The tablets were where they fell when the wooden shelves that supported them burned. Some of the labels even appeared, also made of clay, which helped to file them neatly on the shelves. The fire, which had destroyed the palace, had cooked the tablets, preserving them for posterity, and when they fell, they were arranged on the floor just as they were originally in the palace archive.

One of the rooms stored economic and bureaucratic records, while in the other were the ritual and literary texts, many of them used in the teaching of the new scribes. The problem was that the tablets were written in two languages, one in Sumerian (whose decipherment would culminate in Arno Poebel in 1923) and the other in an absolutely unknown language that used the Sumerian cuneiform script as a phonetic representation.

These sumerograms they are cuneiform characters that were used to represent sounds in languages ​​other than Sumerian, so those who wrote them did not necessarily have knowledge of the Sumerian language. It is the first known example of phonetic transcription (use of a system created for another language in the representation of sounds) and therefore marks a key point in the history of writing.

Many of the tablets contained bilingual word lists, in both languages, which allowed this unknown language to be deciphered by Giovanni Pettinato, chief epigrapher of the expedition, who realized its Semitic origin, but before Ugaritic and Hebrew. He had discovered the Eblaite language, which was actually a lingua franca of merchants spoken in many other places in the area, and not a language of everyday speech.

This, together with the position of the tablets at the time of their discovery, led to the conclusion that they had originally been arranged on the shelves by theme, with their corresponding label. They were placed in a vertical position and separated from each other by fragments of baked clay. In addition, the tablets show evidence of classification and cataloging to facilitate their recovery, as well as arrangement by shape, size and content. Excavations have not found such advanced archival practices in Mesopotamia.

The information provided by the tablets revealed the commercial importance of the city. They reflect the economic records and inventories of import and export trade relations. One of the most significant curiosities that they report is that several types of beer were produced, including one called precisely Ebla and that it could be the first known brand of beer. They also contain lists of kings, ordinances, edicts, and diplomatic treaties with other cities, the oldest found to date.

One of these treaties is that of Ebla-Abarsal, dated around 2350 BC. and established between both cities (Abarsal has never been found) nearby. It establishes the areas of influence of Ebla, sets fines and penalties in case of non-compliance and regulates the use of water, among other things.

Today the tablets, which according to Robert Hetzron make up the largest known archive from the Bronze Age, are spread across various museums in Aleppo, Damascus and Idlib. Most of them with their corresponding transliteration are digitized in Ebla Digital Archives , a project of the Ca'Foscari University of Venice that can be consulted online.
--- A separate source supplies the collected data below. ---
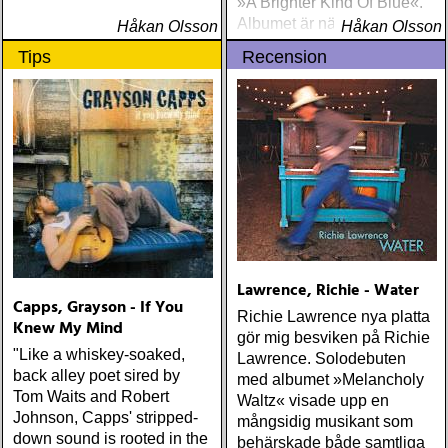
»A Brighter Kind Of Blue«.
Albumet är nära, enkelt och
Håkan Olsson
Håkan Olsson
ärligt och handlar om
Tips
Recension
upplevelser och historier
från en ung mans liv
Lawrence, Richie - Water
Capps, Grayson - If You
Richie Lawrence nya platta
Knew My Mind
gör mig besviken på Richie
"Like a whiskey-soaked,
Lawrence. Solodebuten
back alley poet sired by
med albumet »Melancholy
Tom Waits and Robert
Waltz« visade upp en
Johnson, Capps' stripped-
mångsidig musikant som
down sound is rooted in the
behärskade både samtliga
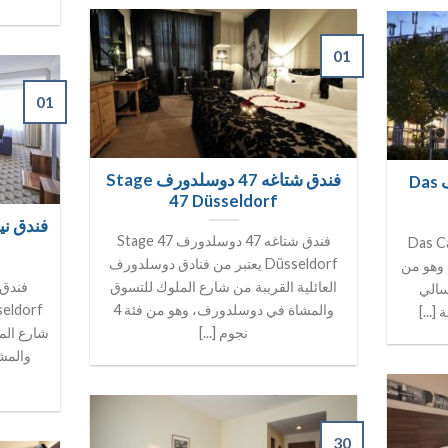
01
01
فندق شتاغه 47 دوسلدورف Stage
فندق داس كارلز دوسلدورف Das
47 Düsseldorf
فندق شتاغه 47 دوسلدورف Stage 47
لز دوسلدورف Das Carls
Düsseldorf يعتبر من فنادق دوسلدورف
دق من فئة 4 نجوم وهو من
العائلية القريبة من شارع الملوك للتسوق
سالي
والمشاة في دوسلدورف، وهو من فئة 4
...]
نجوم [...]
شارع ال
والمش
30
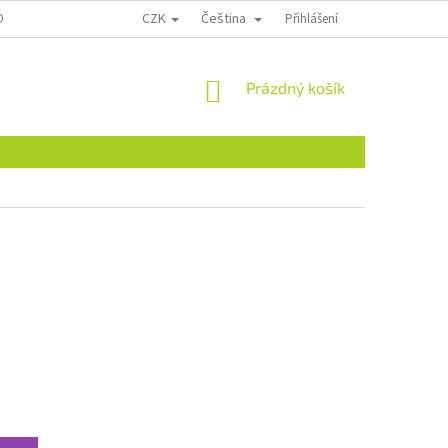
CZK
Čeština
ONTAKTY
Přihlášení
NÁKUPNÍ
Prázdný košík
KOŠÍK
However, it seems that there was a certain censorship of the Syrian government on the tablets, which has to do with alleged relationships found in the Ebla texts with the biblical framework of Genesis that Pettinato claimed to have discovered:mentions of the patriarchs, Yahweh, Sodom and Gomorrah. After the controversy and the academic conflict Pettinato aroused, he retracted his statements and, according to J.J.M.Roberts, he was removed from the committee in charge of publishing the texts.